Integral R – Fiche technique

  • Envergure : 8,78 m / Longueur : 7,26 m / Hauteur : 2,46 m
  • Vitesse de croisière : 180 Kt (335 km/h)
  • Distance franchissable : plus de 1 000 km (1 111 km ou 600 nm)
  • Charge utile : 330 kg, dont 30 kg de bagages
  • Capacité en carburant : 175 l
  • Capacités d’opérations VFR/IFR

7 commentaires

  • PlaticPlane

    … et en plus, la mise au point va être peaufinée par un topdriver 🙂

  • ERIC

    possibilité d’un changement moteur en moins d’une heure via un ensemble propulsif « plug and play » : En 60 min seulement, je demande à voir…(surtout sur un moteur à piston).

    • georges

      Pourquoi pas?
      ça ne me semble absolument pas impossible. Il suffit d’un ensemble pré monté, même avec hélice en place, ça peut donc se limiter à démonter du support moteur, débrancher des prises électriques et rebrancher alimentation carburant, commandes de puissance et richesse, en une heure ça me parait très faisable!

      • ERIC

        Et bien vous venez le démontrer dans un atelier et vous faites l’exercice sur un simple 152…Vous verrez que 1H cela passe très vite….

      • Jean-Mi

        Le C-152 n’est pas prévu pour faire ce genre de manipulation rapide. Il est bien sûr impossible de faire ça sur un 152 ou le simple fait d’enlever les dizaines de vis qui tiennent les multiples parties de capots vont vous occuper une heure, en effet…
        Mais quand on étudie l’avion pour un entretien rapide, alors on peut faire de l’entretien rapide.
        Tout comme n’importe quel planeur moderne peut se démonter en quelques dizaines de minutes au milieu d’un champs de betteraves et être mis en remorque quasiment sans outils…
        Je connais des avions (certifiés !) ou l’on ouvre les capots en moins de deux minutes à deux personnes et deux tournevis plats. J’ai vu faire la manipulation sur un C-182 standard et la centaine de vis à enlever m’a fait me sentir embêté envers le jeune mécano à qui on avait demandé de faire ça pour que je puisse faire une étude…
        Par contre, sur les Cessna en question, le bâti moteur est fixé à l’avion par 4 écrous. Il faut aussi débrancher l’arrivée carburant et les tiges de commandes de puissance-réchauffe-pas d’hélice. Ce qui prend du temps, c’est le soin et la rigueur que l’on met dans ces actions.

  • Adrien31

    Cela fait plaisir de voir des personnes reprendre la suite de l’histoire de l’industrie française de voltige et faire des avions qui s’avère être exceptionnels et moderne, tout en gardant une touche issue des pionniers.
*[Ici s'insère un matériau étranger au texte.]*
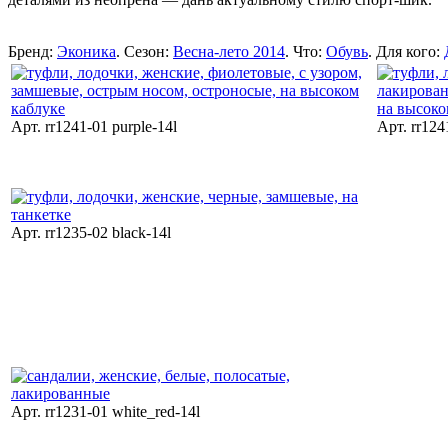
Бренд:
Эконика
. Сезон:
Весна-лето 2014
. Что:
Обувь
. Для кого:
Арт. rr1241-01 purple-14l
Арт. rr1241
Арт. rr1235-02 black-14l
Арт. rr1231-01 white_red-14l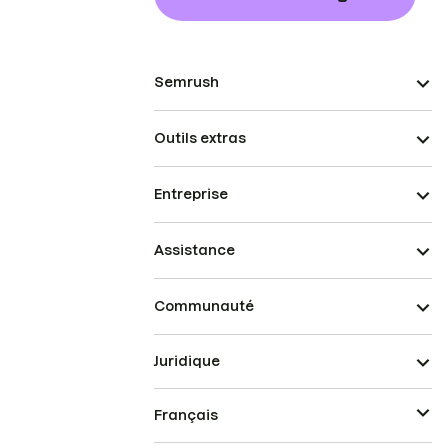
Semrush
Outils extras
Entreprise
Assistance
Communauté
Juridique
Français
    En espérant que cette entreprise ne soit ni rachetée par des étrangers, protège sa « propriété intellectuelle » et ses innovations techniques, ne disparaisse trop prématurément, mette un point d’honneur à fabriquer l’intégralité de l’avion en France et enfin, ne cesse d’innover et améliorer leur gamme, pour rester en pointe, face aux constructeurs notamment allemands ou US.

    Espérons aussi qu’on puisse visiter vos locaux « tourisme industriel » pour passionnés obligé 🙂

  • Studer

    Super qu’il y ai une relève en France après monsieur Mudry.